So-- the bottom line? P2P is alive and well. P2P is going to be
exciting, huge, and thriving, and I'm really interested and excited to
see what new things are going to come out of this. Ad-hoc friends and
family networks. Dynamic VPN multicast structures where you can share
all kinds of things with your chosen peer groups. Great stuff! P2P may
evolve to the point where I actually cave in and get an AOL account to
use some damn thing that my non-tech family already uses, like I would
have with AIM if AOL hadn't bought Netscape and spared me the trouble.
:-)

P2P application toolkits, servers, and dedicated protocol-only
outsourcing services? Definitely gonna happen, gonna create some good
companies, gonna be a traditional software development and/or
fee-for-service outsourcing model.
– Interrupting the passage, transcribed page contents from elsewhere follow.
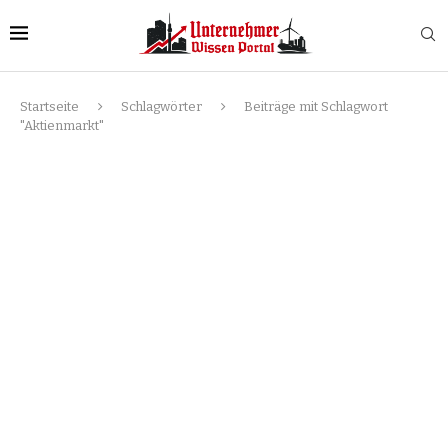
Startseite
Schlagwörter
Beiträge mit Schlagwort
"Aktienmarkt"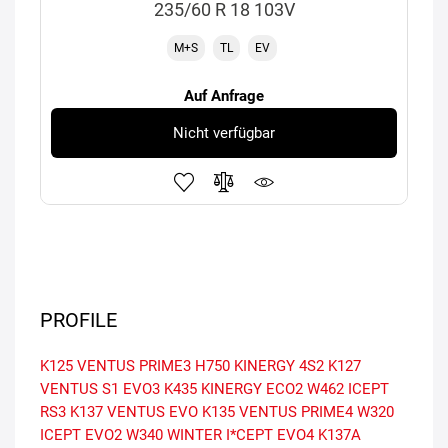
235/60 R 18 103V
M+S
TL
EV
Auf Anfrage
Nicht verfügbar
PROFILE
K125 VENTUS PRIME3
H750 KINERGY 4S2
K127
VENTUS S1 EVO3
K435 KINERGY ECO2
W462 ICEPT
RS3
K137 VENTUS EVO
K135 VENTUS PRIME4
W320
ICEPT EVO2
W340 WINTER I*CEPT EVO4
K137A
Some things will fly, some will drop
like a rock, some will dig halfway to the chewy molten center of the
mudball, claiming all the way that they're really climbing rather than
digging. Frameworks to let non-programmers start ad-hoc services
through browsers, frameworks to let perl and python and visualbasic
programmers build P2P apps that depend on existing service infrs,
big-ass server farms driven by completely unglamorous hardworking
protocols brokering and centralizing and delivering P2P payloads
transparently for somebody's customer base. More great stuff!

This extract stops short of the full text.